Même si la sécheresse est un phénomène normal, leur périodicité et leur intensité risquent de s'accentuer à cause notamment des changements climatiques et du réchauffement planétaire. Avec une élévation accrue de la température, les évènements pluvieux se raréfient autour du bassin méditerranéen. Certains bassins versants européens ont déjà éprouvé une réduction de 20% des précipitations au cours du siècle dernier et en Italie, le nombre de jours de pluie a diminué en moyenne d'environ 12% sur la période 1880-2002.
Face à ces causes planétaires, difficiles à contrer à court ou moyen terme, le WWF met en garde les pays du pourtour méditerranéen et l'Europe sur les conséquences des politiques de gestion de l'eau actuellement mises en œuvre. Pour l'organisation mondiale pour la protection de l'environnement, ces politiques accentuent les effets de la sécheresse en gaspillant une ressource de moins en moins accessible et sans un changement majeur dans les politiques nationales et européennes sur l'utilisation de l'eau, les pays du bassin méditerranéen souffriront bien plus qu'avant.
Dans son nouveau rapport consacré à la sécheresse en Méditerranée, le WWF rappelle que la demande en eau dans cette région a doublé dans les 50 dernières années. Les pays qui connaissent la plus forte augmentation sont la France, la Turquie et la Syrie. Les prévisions annoncent une augmentation de 25 % de la consommation d'ici 2025 sur les côtes Est et Sud de la Méditerranée, et particulièrement en Egypte, en Turquie et en Syrie. L'irrigation en agriculture est la principale utilisation de l'eau et une des causes de cet accroissement de la demande sachant que le secteur irrigué en méditerrané a doublé en 40 ans, comptant 20,5 millions d'ha en 2000 contre 11 millions d'ha en 1961. Cette demande accrue en eau a entraîné la création de nouveaux barrages et autres ouvrages hydrauliques avec les conséquences environnementales qui en découlent et selon le WWF, la présence de ces barrages stimulerait encore plus le gaspillage de l'eau en justifiant une augmentation des besoins.
De plus, la demande croissante dans la région méditerranéenne est empirée par un certain nombre de politiques insatisfaisantes, explique le WWF. Les subventions de l'Europe à travers la Politique Agricole Commune (PAC) et les gouvernements nationaux ont encouragé l'abandon de plantations traditionnelles se suffisant de l'eau de pluie, comme les oliviers et les citronniers, au profit de cultures très consommatrices en eau, comme le maïs et la canne à sucre. L'irrigation fait pousser plus vite ces cultures et permet de plus gros rendements, même dans les zones arides et pendant les périodes les plus chaudes de l'année.
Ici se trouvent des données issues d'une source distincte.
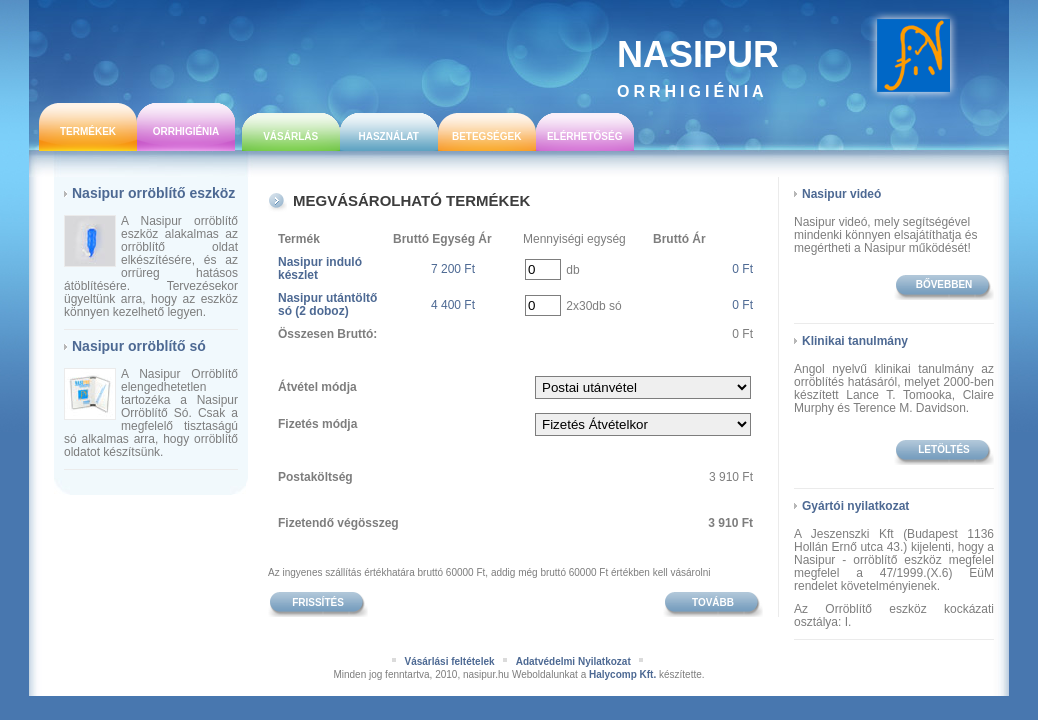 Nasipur (698, 67)
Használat (388, 136)
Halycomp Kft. (622, 674)
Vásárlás (290, 136)
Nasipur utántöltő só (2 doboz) (327, 304)
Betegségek (486, 136)
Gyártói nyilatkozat (855, 506)
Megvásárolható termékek (411, 200)
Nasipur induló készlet (320, 268)
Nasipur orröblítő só (139, 346)
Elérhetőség (585, 136)
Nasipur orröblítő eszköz (153, 193)
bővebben (944, 284)
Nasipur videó (841, 194)
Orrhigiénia (186, 131)
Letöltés (943, 449)
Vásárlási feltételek (449, 661)
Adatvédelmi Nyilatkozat (573, 661)
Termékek (88, 131)
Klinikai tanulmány (855, 341) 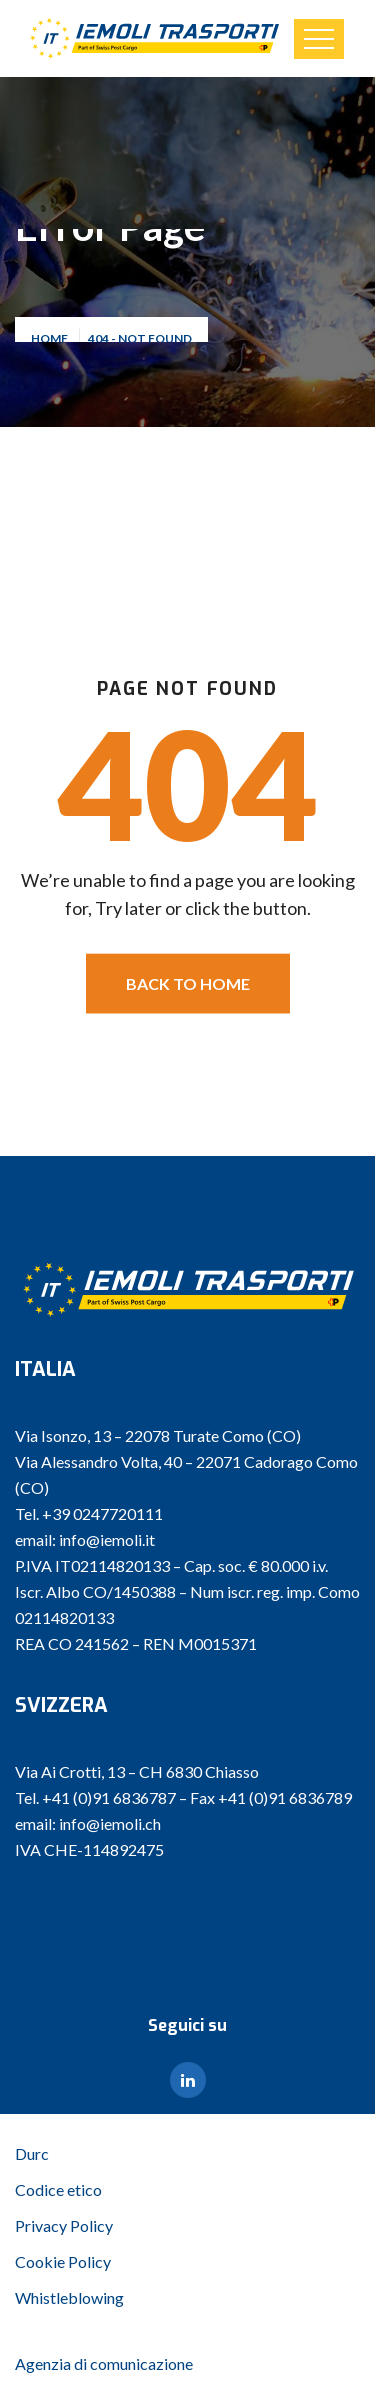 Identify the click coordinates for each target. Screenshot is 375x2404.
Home (51, 341)
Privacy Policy (64, 2225)
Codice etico (58, 2189)
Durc (32, 2153)
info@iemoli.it (107, 1539)
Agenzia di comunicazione (104, 2363)
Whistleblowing (69, 2297)
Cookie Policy (63, 2261)
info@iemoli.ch (110, 1823)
En dépit des réformes de la PAC ces dernières années, les pratiques agricoles ne changent pas de manière significative parce que les réalisations nationales affaiblissent ces changements explique-t-on dans le rapport du WWF. En Espagne, par exemple, de nouvelles mesures agro-environnementales ont été adoptées en 2005 pour maintenir encore cinq ans la culture du coton dans les bassins versants du Guadalquivir, région très limitée en apport d'eau. Dans les pays ne faisant pas partie de l'Union européenne, le problème est le même avec par exemple la promotion de la culture du riz au Maroc mais pour le WWF ce phénomène serait aggravé par des méthodes d'irrigation inefficaces.
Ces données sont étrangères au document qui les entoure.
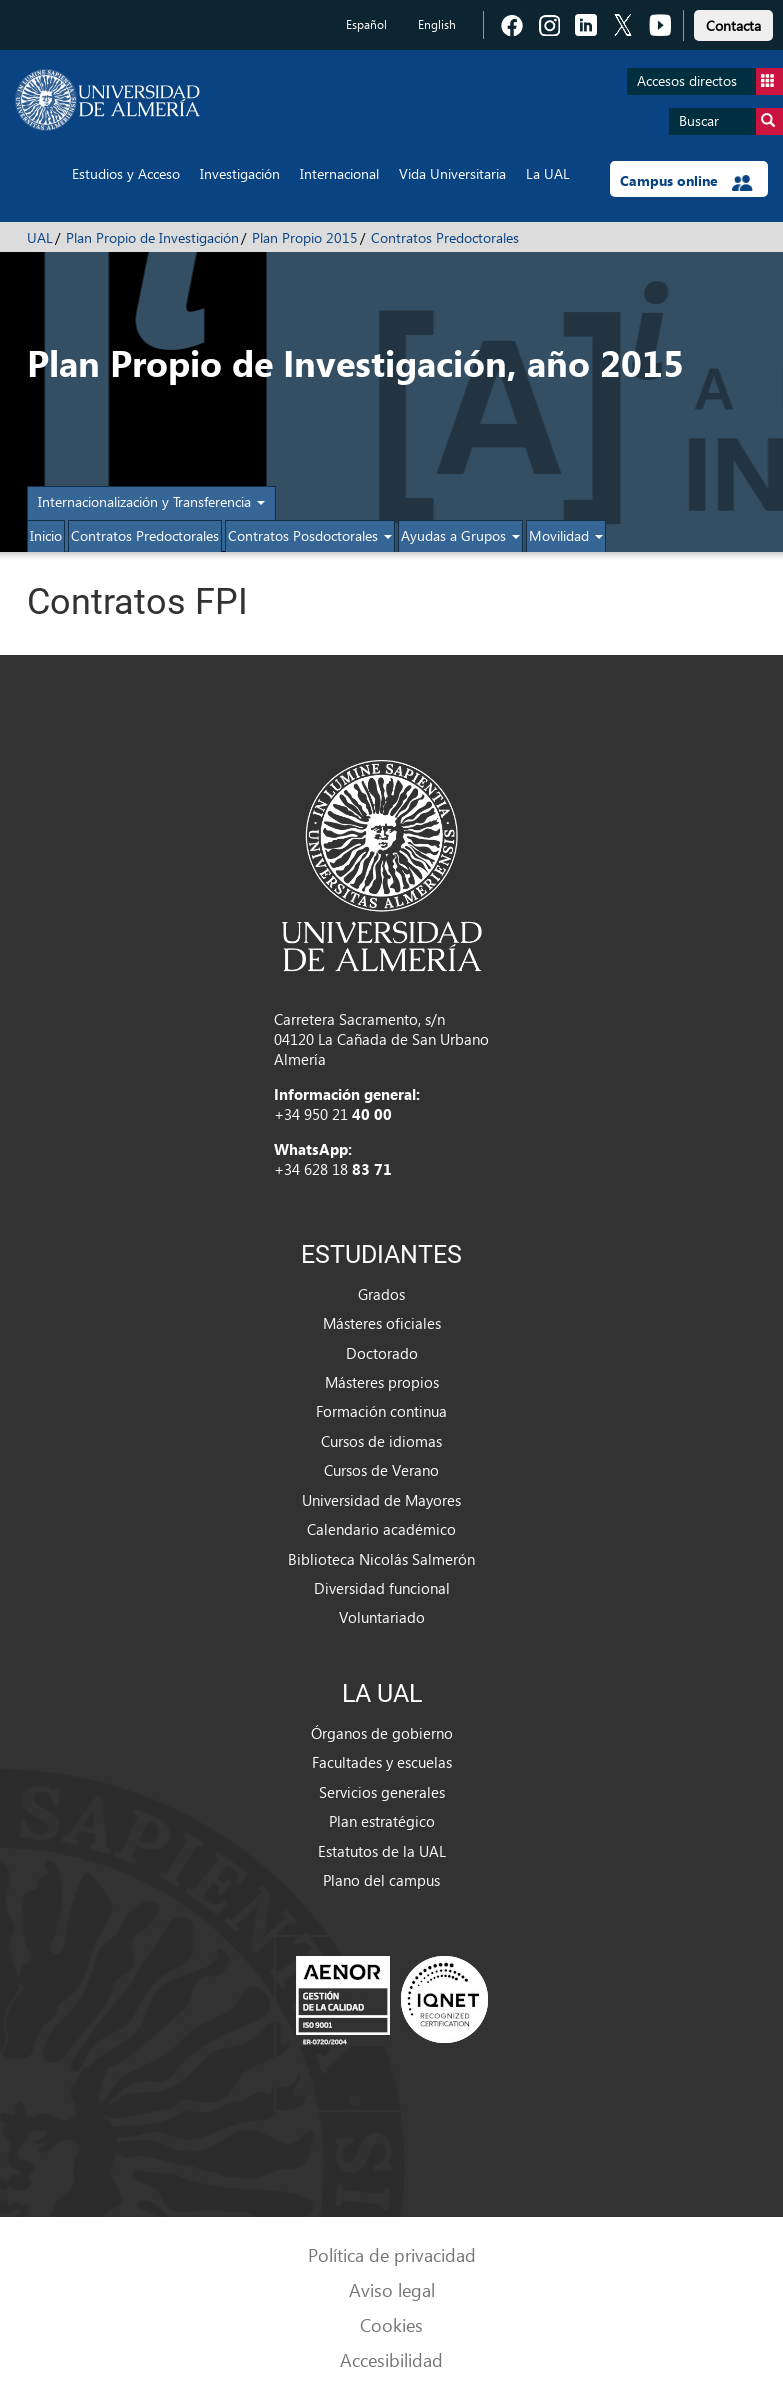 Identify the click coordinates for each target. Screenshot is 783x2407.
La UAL (548, 173)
Face à ces constats, l'ONG appelle à un véritable changement dans les politiques européennes et nationales envers une gestion saine de l'eau. Les gouvernements doivent maintenant cesser de subventionner l'irrigation dans les zones où l'eau est rare, précise Francesca Antonelli, la responsable du programme eau douce du WWF Méditerranée. Si l'on ne gère pas l'eau avec plus de prudence, la sécheresse deviendra chronique et les hommes en souffriront d'autant plus que l'eau nécessaire à d'autres besoins, comme boire, se laver et cuisiner, viendra à manquer.
L'ONG demande aux gouvernements de s'engager dans une triple action : améliorer l'efficacité de l'utilisation de l'eau, équilibrer l'attribution de l'eau parmi tous les utilisateurs et développer une gestion intégrée qui tienne compte des besoins à long terme et des objectifs environnementaux. Pour le WWF, la pénurie de l'eau doit être l'une des premières priorités dans des relations multilatérales entre les pays méditerranéens, car les bassins versants franchissent souvent les frontières.